In the wake of the World War I and its ten million dead, however, this type of administrative management had to come to grips with the conditions of urban density, insalubrity and congestion. While avant-garde architects outbid one another with quantitative and qualitative proposals, new programs arose for public health, social security and paid holidays. Along with medical doctors, architects could contribute to curtailing, curing, preventing and even eradicating miasmas and illnesses. Whereas their hygienic projects flourished, the citizens or patriots mobilized their soul, spirit and mind. The rise of masses coincides with that of nationalisms and totalitarianisms, as normalized and standardized as the planning of any other construction then.
It is within this historical context that modern biopolitics takes the shape of “biomodernisme.” The preaching of the innocent prefix bio- evolves into the cancer of what aspired to be aesthetically the most modern.
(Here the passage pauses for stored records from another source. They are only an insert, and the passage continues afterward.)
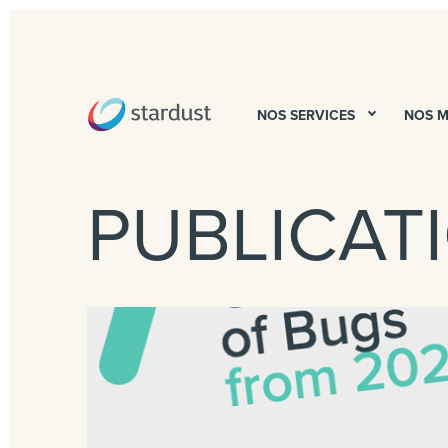
NOS SERVICES
NOS 
PUBLICAT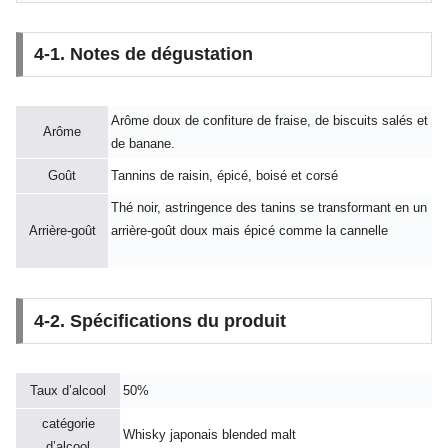
4-1. Notes de dégustation
Arôme doux de confiture de fraise, de biscuits salés et
Arôme
de banane.
Goût
Tannins de raisin, épicé, boisé et corsé
Thé noir, astringence des tanins se transformant en un
Arrière-goût
arrière-goût doux mais épicé comme la cannelle
4-2. Spécifications du produit
Taux d’alcool
50%
catégorie
Whisky japonais blended malt
d’alcool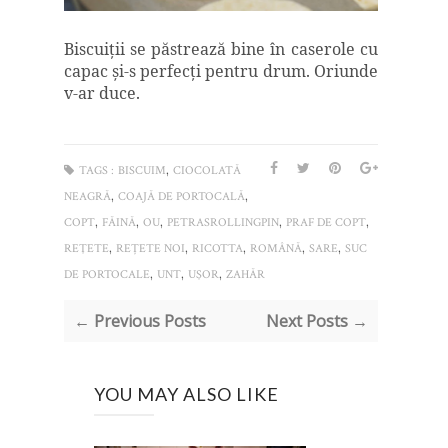
Biscuiţii se păstrează bine în caserole cu
capac şi-s perfecţi pentru drum. Oriunde
v-ar duce.
,
TAGS :
BISCUIM
CIOCOLATĂ
,
,
NEAGRĂ
COAJĂ DE PORTOCALĂ
,
,
,
,
,
COPT
FĂINĂ
OU
PETRASROLLINGPIN
PRAF DE COPT
,
,
,
,
,
REŢETE
REȚETE NOI
RICOTTA
ROMÂNĂ
SARE
SUC
,
,
,
DE PORTOCALE
UNT
UŞOR
ZAHĂR
← Previous Posts
Next Posts →
YOU MAY ALSO LIKE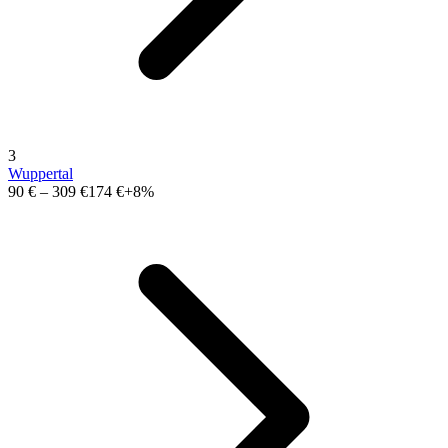
3
Wuppertal
90 €
–
309 €
174 €
+8%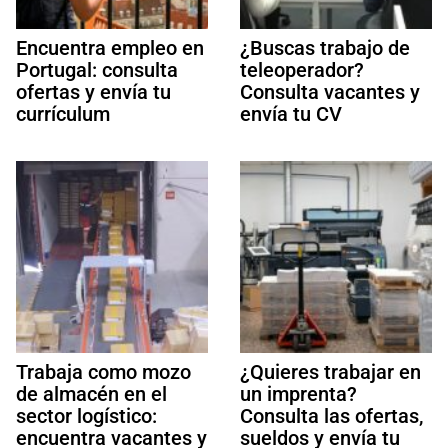
Encuentra empleo en
¿Buscas trabajo de
Portugal: consulta
teleoperador?
ofertas y envía tu
Consulta vacantes y
currículum
envía tu CV
Trabaja como mozo
¿Quieres trabajar en
de almacén en el
un imprenta?
sector logístico:
Consulta las ofertas,
encuentra vacantes y
sueldos y envía tu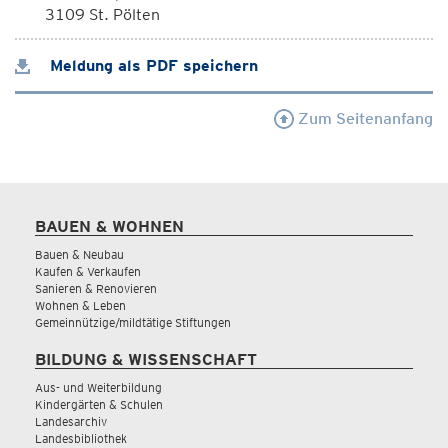
3109 St. Pölten
Meldung als PDF speichern
Zum Seitenanfang
BAUEN & WOHNEN
Bauen & Neubau
Kaufen & Verkaufen
Sanieren & Renovieren
Wohnen & Leben
Gemeinnützige/mildtätige Stiftungen
BILDUNG & WISSENSCHAFT
Aus- und Weiterbildung
Kindergärten & Schulen
Landesarchiv
Landesbibliothek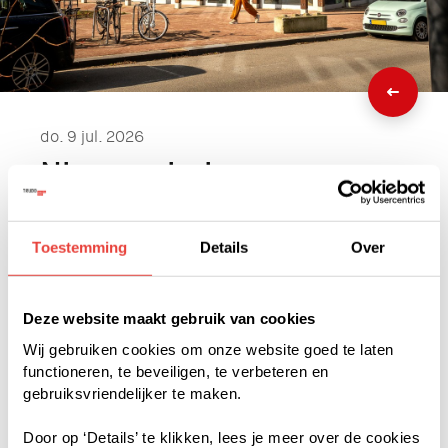
do. 9 jul. 2026
Nieuwsgierig naar
Matchbox? Meld je aan
voor de rondleiding op
Toestemming
Details
Over
vrijdag 17 juli
Deze website maakt gebruik van cookies
Wij gebruiken cookies om onze website goed te laten
functioneren, te beveiligen, te verbeteren en
Matchbox is op dit moment het
gebruiksvriendelijker te maken.
grootste houten gebouw van
Door op ‘Details’ te klikken, lees je meer over de cookies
Biomodernism, in truth, is the double contraction – the twitching – of “modernism” and “biologism.” To prevent, to heal and to cure the masses and the individuals is not enough anymore. Following the future Nobel prize winner Hermann J. Muller’s proposal to “eugenize” the Soviet man and woman, selecting, dressing, reproducing and improving present and future generations becomes, albeit on a more discrete and diffuse register, the wish to live a standard Existensminimum, to take up the living space and, in The Brave New World, to inhabit the “machines” in all the radiant cities dedicated to the “Authority.” Taken in its collective, symbolic and functional dimensions, Architecture turns into a question of society and civilization.
Nikola Jankovic is an architect, a geographer, exhibition curator and critic. He writes regularly for Art press and Beaux-Arts Magazine. After teaching at various schools devoted to art or architecture or design, he now teaches social studies l’École Nationale Supérieure des Arts Décoratifs in Paris. His areas of interest are centred on questions of habitability of nature, of its representation, of its maintenance, of its transplantation – even of its disappearance. His first work (forthcoming in spring 2009) will be devoted to an archaeology of Western space, from the Land Ordinance of Thomas Jefferson to Biosphere 2.
Nikola Jankovic was a Visiting Scholar at the CCA in 2008.